- Jenis Kata : Dalam jenis kata bahasa Jepang terdapat kata kerja, kata sifat, kata benda, kata keterangan, kata penghubung dan partikel.
- Urutan Kata : Predikat selalu terletak pada akhir kalimat. Selain itu, dalam bahasa Jepang kata yang diterangkan terletak dibelakang kata yang menerangkan.
- Predikat : Kata benda, kata kerja, dan kata sifat dalam bahasa Jepang berfungsi sebagai predikat. Predikat dapat menunjukkan positif dan negatif dan non-waktu lampau atau waktu lampau. Dalam bahasa Jepang tidak ada perubahan untuk orang, jenis, atau bilangan. Kata sifat digolongkan menjadi dua, yaitu kata sifat 1 dan kata sifat 2.

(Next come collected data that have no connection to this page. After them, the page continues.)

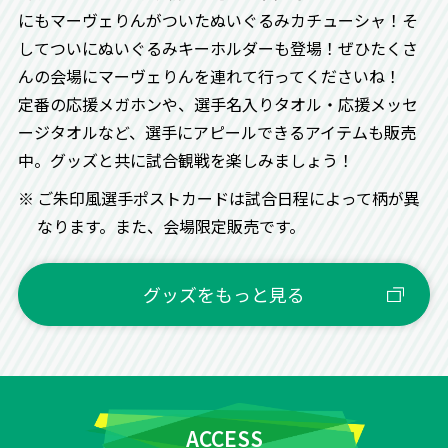
にもマーヴェりんがついたぬいぐるみカチューシャ！そ
してついにぬいぐるみキーホルダーも登場！ぜひたくさ
んの会場にマーヴェりんを連れて行ってくださいね！
定番の応援メガホンや、選手名入りタオル・応援メッセ
ージタオルなど、選手にアピールできるアイテムも販売
中。グッズと共に試合観戦を楽しみましょう！
ご朱印風選手ポストカードは試合日程によって柄が異
なります。また、会場限定販売です。
サインボールの投げ込み
グッズをもっと見る
ACCESS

- Partikel : Dibelakang kata atau kalimat dipakai partikel. Partikel menunjukkan hubungan antara kalimat dengan kata dalam kalimat dan maksud pembicara, juga berfungsi menambahkan berbagai arti.
- Penghilangan : Kata-kata dan ungkapan yang biasa diketahui dari konteks kalimat biasanya dihilangkan. Subjek dan objek pada kalimat juga biasanya dihilangkan.
Bahasa Jepang mempunyai akses nada (akses tinggi rendah) yang umumnya berbeda dengan akses energi (akses kuat lemah) dalam bahasa Inggris, Jerman, dan bahasa bahasa Eropa lainnya serta beberapa bahasa Asia. Akses bahasa Jepang sekarang lebih berfungsi untuk menunjukkan kesatuan kata daripada membedakan arti kata yang berbunyi sama.
3. Intonasi
Intonasi terbagi dalam tiga jenis (1) rata, (2) naik, (3) turun. Pertanyaan diucapkan dengan intonasi yang naik. Yang lainnya biasanya diucapkan dengan intonasi rata, tapi kadang-kadang diucapkan dengan intonasi turun apabila menunjukkan rasa persetujuan, kekecewaan, dan lain-lain.
4. Struktur Kalimat
Walaupun struktur kalimat bahasa Jepang berbeda dari bahasa Inggris, namun kebanyakan dari kandungan kata-kata yang menjadikan sebuah kalimat dapat dikategorikan sama dengan yang ada pada pola/struktur kalimat dalam bahasa Inggris. Dimana sama-sama terdapat kata benda, kata sifat, kata kerja, kata sambung, dan lain-lainnya.
Inti dari kalimat adalah predikat yang selalu ditempatkan di akhir kalimat.
Dalam penulisan aksara Jepang tidak ada sistem huruf besar dan huruf kecil.